Prévisions : 30 jours et 90 jours
Sur un horizon de 30 jours, l'événement clé sera la réaction du ministère des Finances japonais alors que l'USD/JPY s'approche du niveau 161-162. Si les interventions verbales échouent et que la paire continue de monter, on peut s'attendre à des interventions monétaires réelles similaires à celles d'avril 2024. Cependant, comme le notent les analystes de FOREX.com, même si le ministère intervient, l'effet sera de courte durée, surtout compte tenu de l'écart de taux persistant.

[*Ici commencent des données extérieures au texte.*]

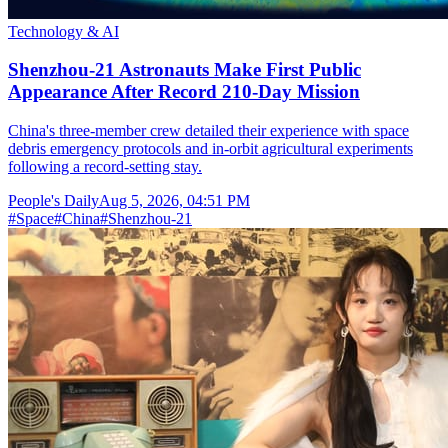
Technology & AI
Shenzhou-21 Astronauts Make First Public
Appearance After Record 210-Day Mission
China's three-member crew detailed their experience with space
debris emergency protocols and in-orbit agricultural experiments
following a record-setting stay.
People's Daily
Aug 5, 2026, 04:51 PM
#
Space
#
China
#
Shenzhou-21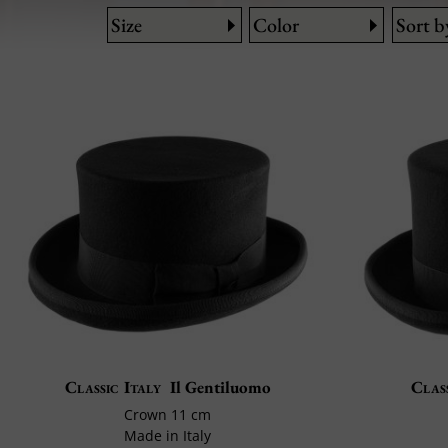
Size
Color
Sort b
Classic Italy
Il Gentiluomo
Class
Crown 11 cm
Made in Italy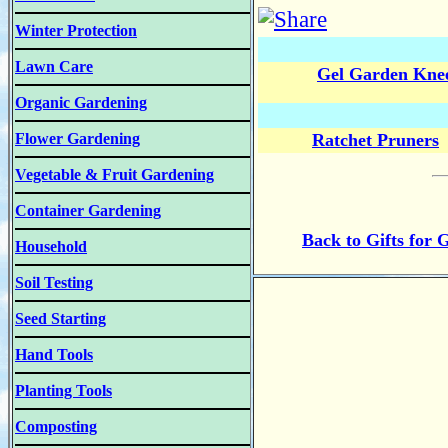
Winter Protection
Lawn Care
Gel Garden Knee
Organic Gardening
Flower Gardening
Ratchet Pruners
Vegetable & Fruit Gardening
Container Gardening
Back to Gifts for 
Household
Soil Testing
Seed Starting
Hand Tools
Planting Tools
Composting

Le deuxième facteur est la publication des données d'inflation aux États-Unis et au Japon en juillet. Si l'indice PCE de base américain continue de s'accélérer, la Fed pourrait donner un signal encore plus hawkish, renforçant davantage l'USD/JPY. Pendant ce temps, l'IPC de base de Tokyo, un indicateur clé pour la BOJ, a ralenti à 1,3 % en mai. Cela donne au régulateur une marge de manœuvre pour une pause, mais retire également le soutien au yen des anticipations de resserrement.

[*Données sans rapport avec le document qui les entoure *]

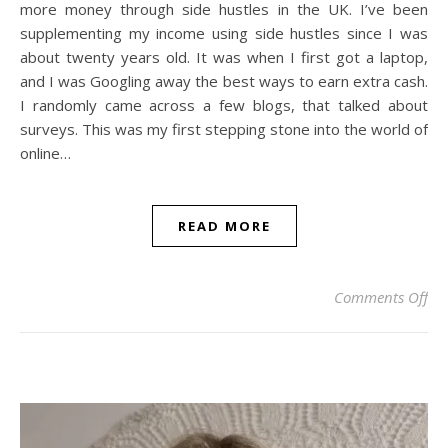
more money through side hustles in the UK. I’ve been
supplementing my income using side hustles since I was
about twenty years old. It was when I first got a laptop,
and I was Googling away the best ways to earn extra cash.
I randomly came across a few blogs, that talked about
surveys. This was my first stepping stone into the world of
online…
READ MORE
on
Comments Off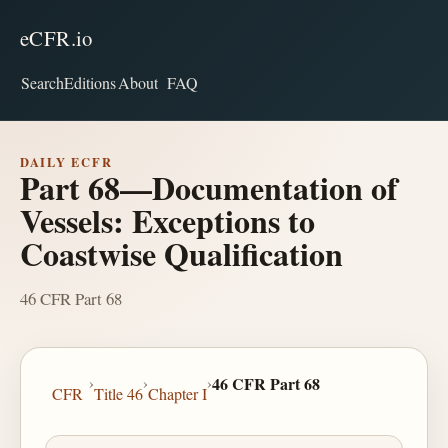
eCFR.io
Search
Editions
About
FAQ
DAILY ECFR
Part 68—Documentation of
Vessels: Exceptions to
Coastwise Qualification
46 CFR Part 68
›
›
›
46 CFR Part 68
CFR
Title 46
Chapter I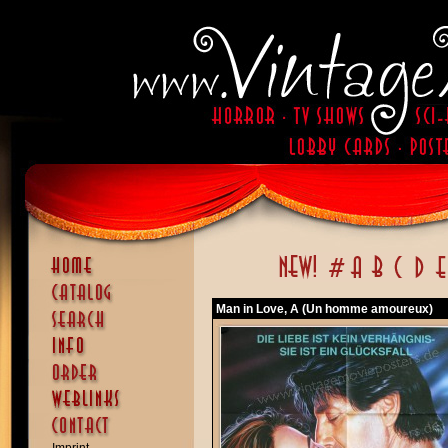
Man in Love, A (Un homme amoureux)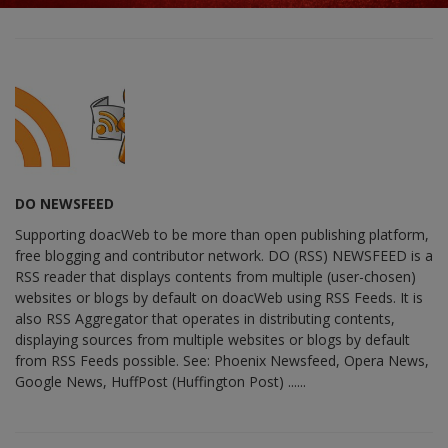
DO NEWSFEED
Supporting doacWeb to be more than open publishing platform,
free blogging and contributor network. DO (RSS) NEWSFEED is a
RSS reader that displays contents from multiple (user-chosen)
websites or blogs by default on doacWeb using RSS Feeds. It is
also RSS Aggregator that operates in distributing contents,
displaying sources from multiple websites or blogs by default
from RSS Feeds possible. See: Phoenix Newsfeed, Opera News,
Google News, HuffPost (Huffington Post) ......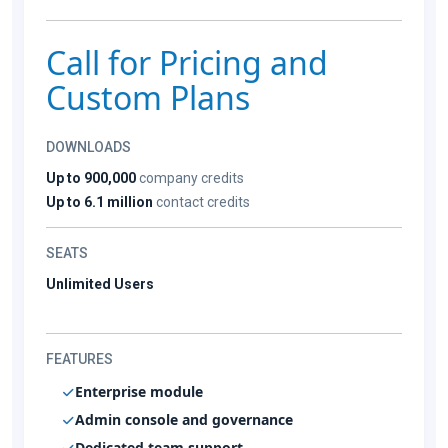
Call for Pricing and
Custom Plans
DOWNLOADS
Up to 900,000
company credits
Up to 6.1 million
contact credits
SEATS
Unlimited Users
FEATURES
Enterprise module
Admin console and governance
Dedicated team support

Sur un horizon de 90 jours, tout dépendra de la géopolitique et des prix de l'énergie. Si l'accord américano-iranien tient et que le détroit d'Ormuz reste ouvert, les prix du pétrole pourraient chuter à 64 dollars le baril d'ici le T4 2026. Cela réduirait les anticipations d'inflation aux États-Unis et au Japon, ce qui pourrait réduire l'écart de taux. Cependant, dans le scénario de base, Daiwa Research suppose que le pétrole restera autour de 90-100 dollars, et alors la BOJ sera contrainte de relever ses taux à 1,25 % d'ici fin 2026.
Prévisions éditoriales
Sur la base des données actuelles, nous prévoyons que dans les 24 à 72 prochaines heures, la paire USD/JPY maintiendra une tendance haussière, visant le niveau 161-162, où une nouvelle vague d'interventions verbales des autorités japonaises est probable. Niveaux clés : support à 160,00, résistance à 161,95 (plus haut de 2024). La confiance dans la prévision est élevée, compte tenu des positions courtes records sur le yen et de la position hawkish persistante de la Fed. Le principal risque est une intervention réelle inattendue du ministère des Finances japonais, qui pourrait déclencher une correction brutale de 3 à 5 % en une seule séance, comme en avril 2024.

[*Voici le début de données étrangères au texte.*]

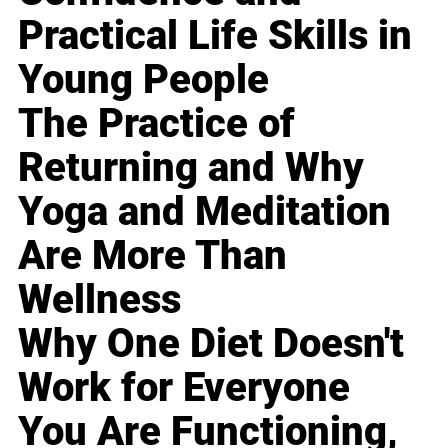
Practical Life Skills in
Young People
The Practice of
Returning and Why
Yoga and Meditation
Are More Than
Wellness
Why One Diet Doesn't
Work for Everyone
You Are Functioning,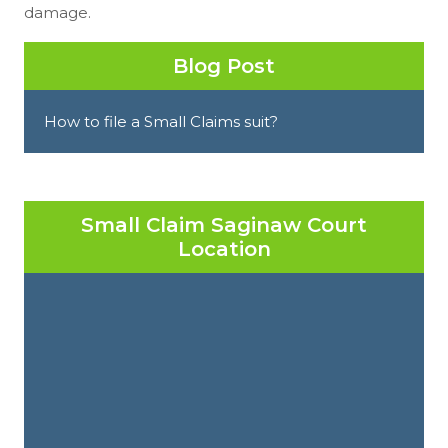
damage.
Blog Post
How to file a Small Claims suit?
Small Claim Saginaw Court
Location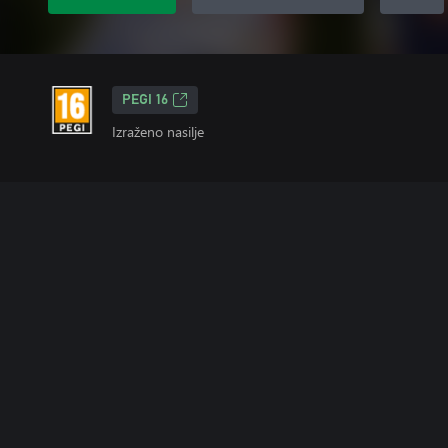
PEGI 16
Izraženo nasilje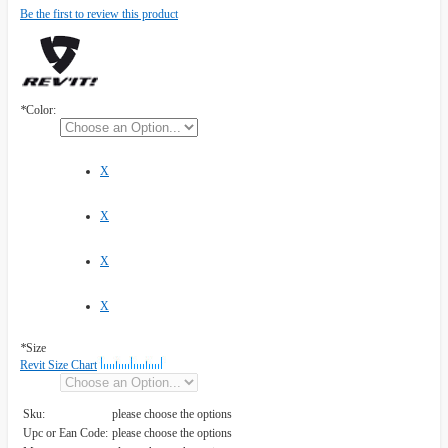
Be the first to review this product
*
Color:
X
X
X
X
*
Size
Revit Size Chart
Sku:
please choose the options
Upc or Ean Code:
please choose the options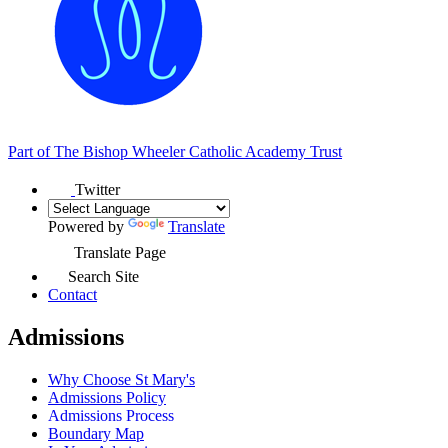
Part of
The Bishop Wheeler Catholic Academy Trust
Twitter
Powered by
Translate
Translate Page
Search Site
Contact
Admissions
Why Choose St Mary's
Admissions Policy
Admissions Process
Boundary Map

Les actions des exportateurs japonais (Toyota, Sony) restent en zone de croissance dans un contexte de yen faible, mais nous recommandons la prudence — en cas d'intervention ou de retournement de sentiment, ces actions pourraient corriger de 5 à 7 %. La confiance dans cette prévision est moyenne, car les risques d'intervention et l'incertitude quant à la politique de la BOJ persistent.
Ce matériel a un caractère analytique et ne constitue pas un conseil en investissement individuel. Toutes les décisions d'achat ou de vente d'actifs sont prises par vous de manière indépendante sur la base de votre propre évaluation des risques.